August 24, 2008

Shout and Twist.

There are a very few musicals that I have ever liked. It's not really fair to say I don't like musicals. I will watch them and enjoy the pageantry, but I almost never become enthralled. Yet the one adapted from the book "The Once and Future King" (Hey Lime, I ought to have added that one to the list of stories I get lost in to distraction) makes me so damned happy that I can recall a line or two from one of the songs at an appropriate moment and it will immediately pick my spirits up and polish them until they shine.
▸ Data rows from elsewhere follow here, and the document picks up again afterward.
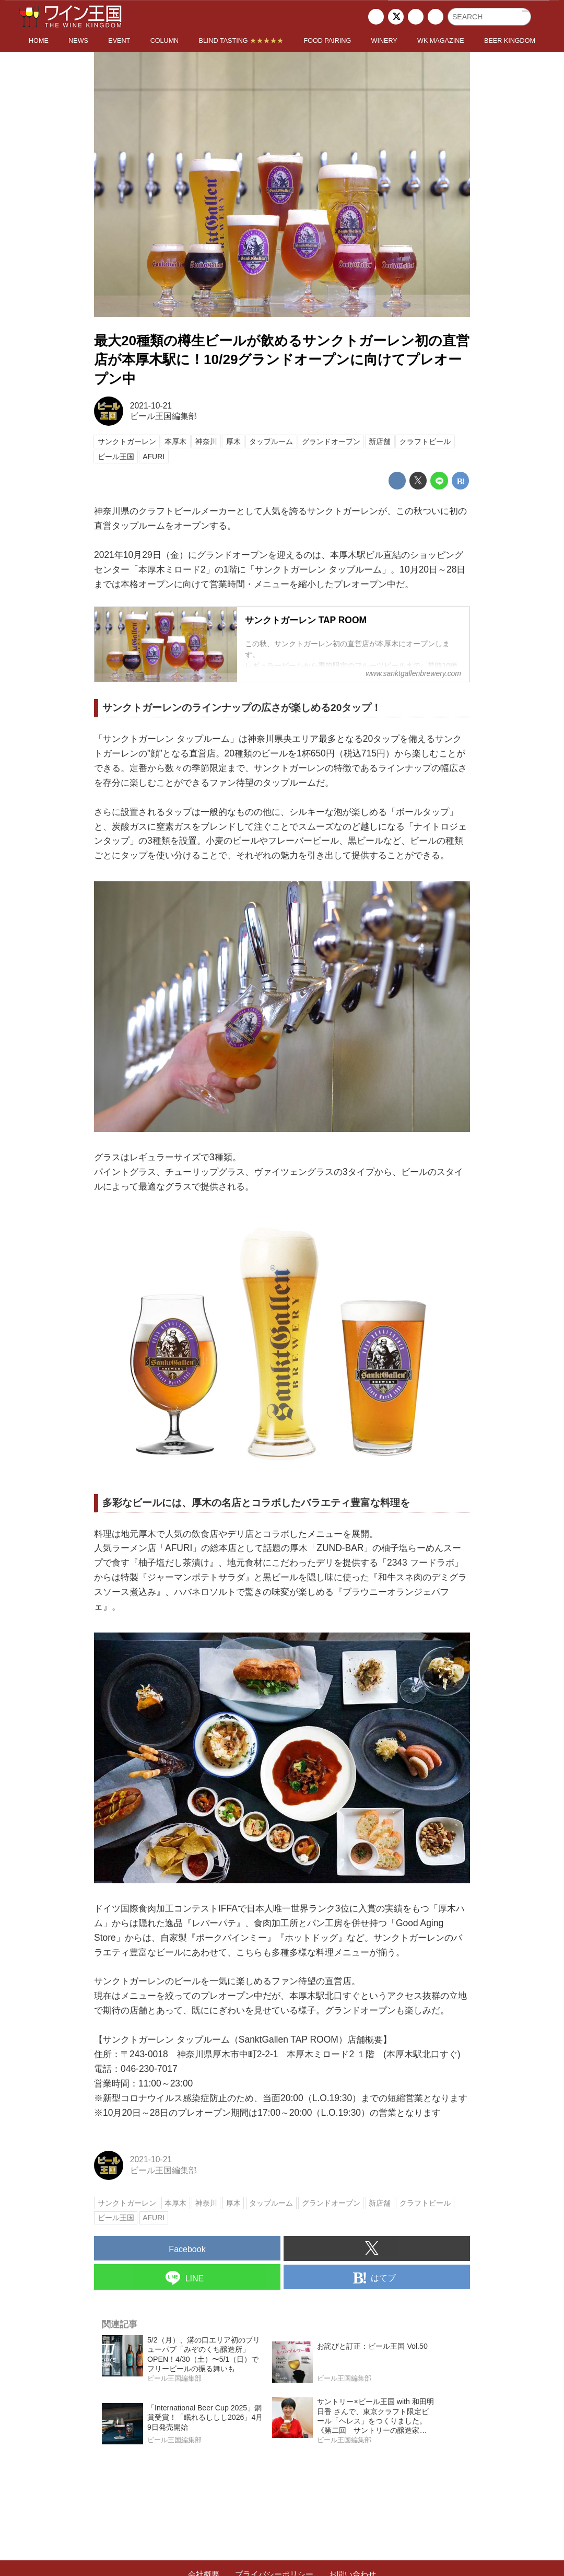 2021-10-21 (151, 405)
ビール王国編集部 (163, 416)
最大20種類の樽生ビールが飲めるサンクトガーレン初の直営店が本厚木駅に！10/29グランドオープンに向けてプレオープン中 (281, 360) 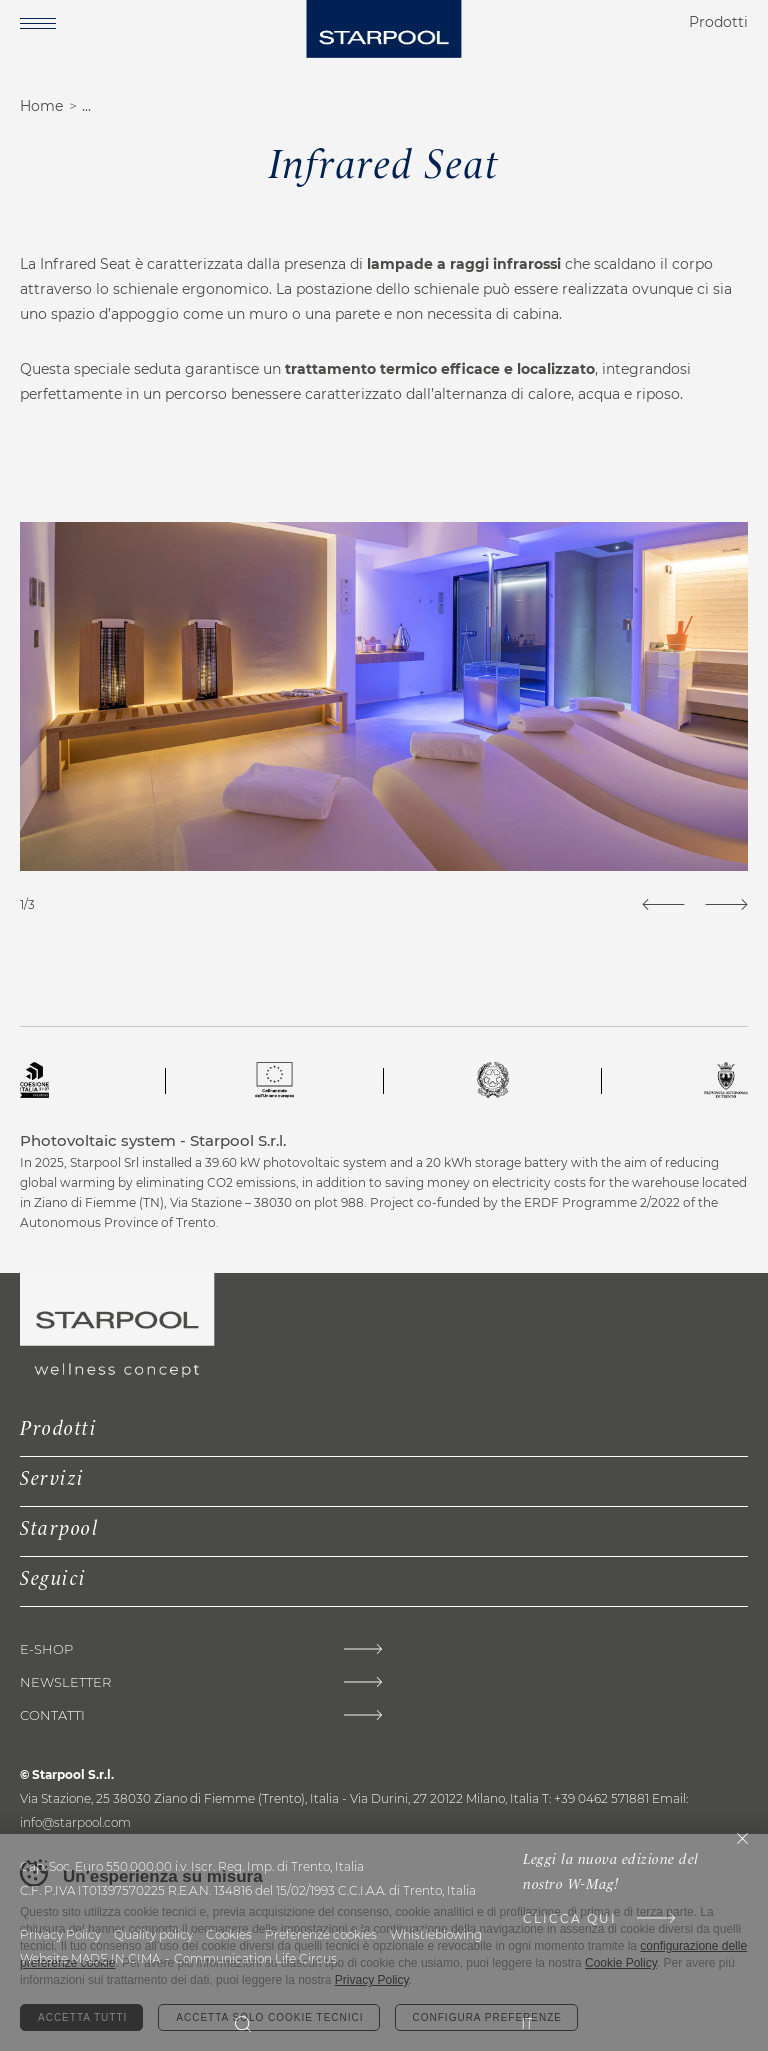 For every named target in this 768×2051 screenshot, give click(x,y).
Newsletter (65, 1682)
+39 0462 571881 (601, 1798)
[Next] (726, 904)
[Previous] (663, 904)
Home (41, 106)
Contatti (52, 1715)
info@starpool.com (75, 1822)
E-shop (46, 1649) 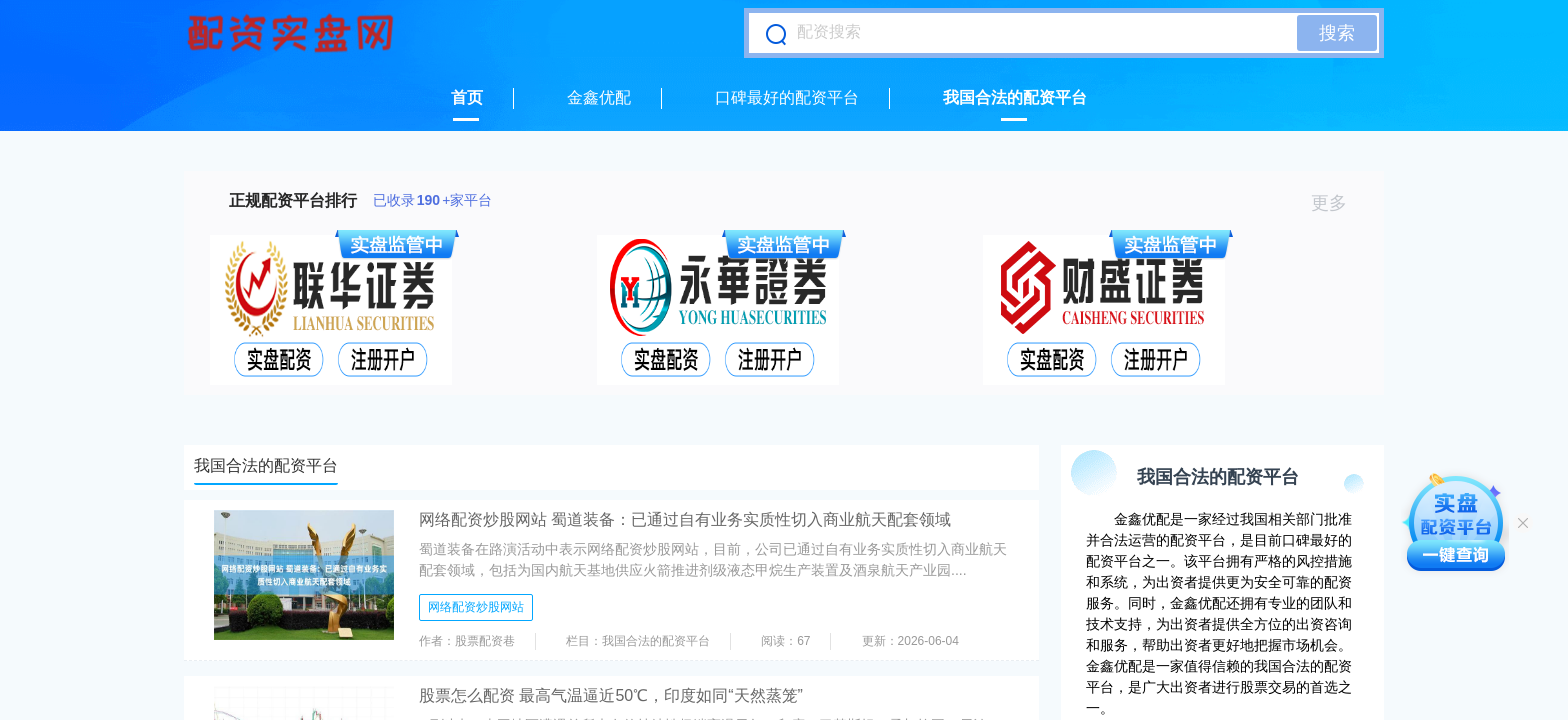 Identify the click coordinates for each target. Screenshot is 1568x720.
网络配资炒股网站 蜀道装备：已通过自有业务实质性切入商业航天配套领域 (685, 519)
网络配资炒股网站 (476, 607)
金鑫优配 (599, 97)
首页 (467, 97)
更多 (1337, 203)
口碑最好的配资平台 (787, 97)
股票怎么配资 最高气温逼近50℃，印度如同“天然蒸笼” (611, 695)
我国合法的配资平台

"...The rain may never fall till after sundown.
By eight, the morning fog must disappear.
In short, there's simply not
A more congenial spot
For happily-ever-aftering than here
In Camelot."

Broadway musicals, The plays of William Shakespeare and the music of Chuck Berry all have one thing in common. Aside from the fact that they were written to make money, so this actually makes it two things in common:

They are framed around the everyday life, experiences, feelings and expectations that echo in our heads and hearts.
I guess I am, and have been for a very long time, unconsciously searching for my Camelot, sans Guenevere and Lancelot of course. A world and a life that just seems to run smoothly and where all the bumps in the road are easily manageable. How does the bucolic life sound to you?

4 comments:

Mona said...

Bucolic life? Well... it sounds like a lot of farmer's daughters :D

Ah! I loooved the musical called "Taming of the Shrew" tee hee!

Megan said...

I hope you find your Camelot. I hope I find mine too someday. But I don't think I could handle bucolic. Unless I had a private jet, of course, and could sweep into the big city every now and then to catch a musical...

Beth said...

Don’t let it be forgot
That once there was a spot
For one brief shining moment
That was known as Camelot...


Don’t forget – that idyllic life didn’t last.

Love the book, the musical and - King Arthur.

(thanks for visiting my blog)

Anonymous said...

Camelot, a looonnnnggg time favorite. Made a big impression an me as a child (first saw it at age 10) fell in love with the Arthurian Legend and the ideals of might for right.